■ What you have to do:
Whenever a line in the material below contains "Kino", copy that line.

(Data provided Opens)

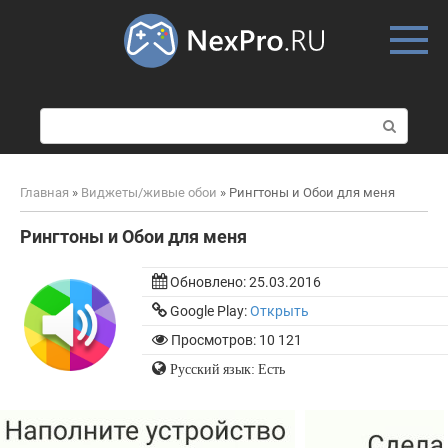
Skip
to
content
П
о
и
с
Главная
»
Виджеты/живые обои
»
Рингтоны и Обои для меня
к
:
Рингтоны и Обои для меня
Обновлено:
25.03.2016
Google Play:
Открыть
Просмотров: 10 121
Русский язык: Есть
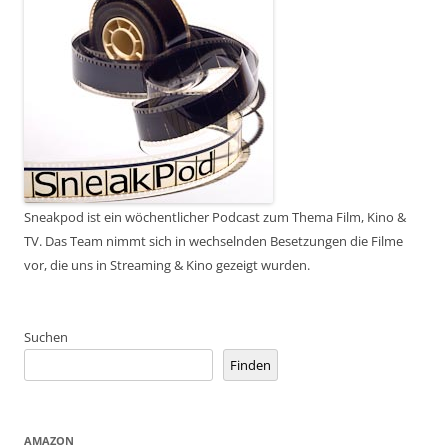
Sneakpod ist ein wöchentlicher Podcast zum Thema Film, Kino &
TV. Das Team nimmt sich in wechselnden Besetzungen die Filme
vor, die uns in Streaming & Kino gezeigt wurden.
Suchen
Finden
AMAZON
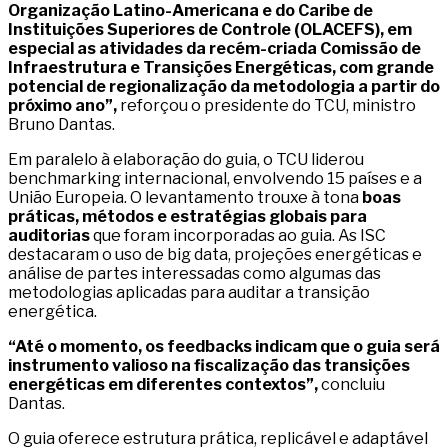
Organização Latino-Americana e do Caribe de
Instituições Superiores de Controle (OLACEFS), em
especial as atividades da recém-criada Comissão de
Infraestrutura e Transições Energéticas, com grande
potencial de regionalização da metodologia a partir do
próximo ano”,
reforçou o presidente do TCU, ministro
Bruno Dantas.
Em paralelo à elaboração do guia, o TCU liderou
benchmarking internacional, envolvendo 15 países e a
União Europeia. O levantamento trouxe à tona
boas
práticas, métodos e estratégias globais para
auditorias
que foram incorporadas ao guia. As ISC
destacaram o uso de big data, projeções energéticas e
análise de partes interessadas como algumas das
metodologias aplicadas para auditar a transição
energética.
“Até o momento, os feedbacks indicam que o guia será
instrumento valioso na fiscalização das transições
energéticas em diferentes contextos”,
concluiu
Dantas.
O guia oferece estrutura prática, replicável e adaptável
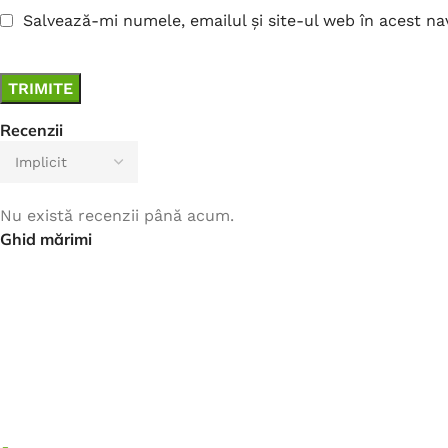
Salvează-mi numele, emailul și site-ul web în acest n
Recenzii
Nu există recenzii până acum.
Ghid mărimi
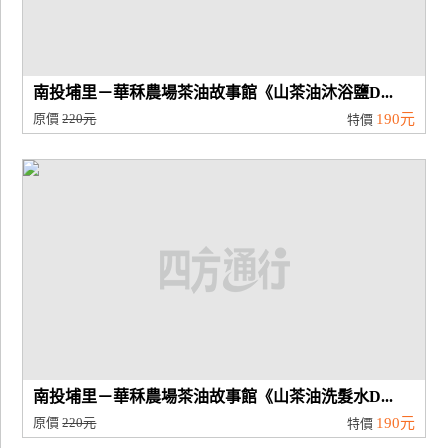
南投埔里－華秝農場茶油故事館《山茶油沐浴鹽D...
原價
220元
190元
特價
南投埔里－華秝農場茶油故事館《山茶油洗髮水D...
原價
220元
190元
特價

(Data provided Closes)

■ Solved problem:
Sneakpod ist ein wöchentlicher Podcast zum Thema Film, Kino &
vor, die uns in Streaming & Kino gezeigt wurden.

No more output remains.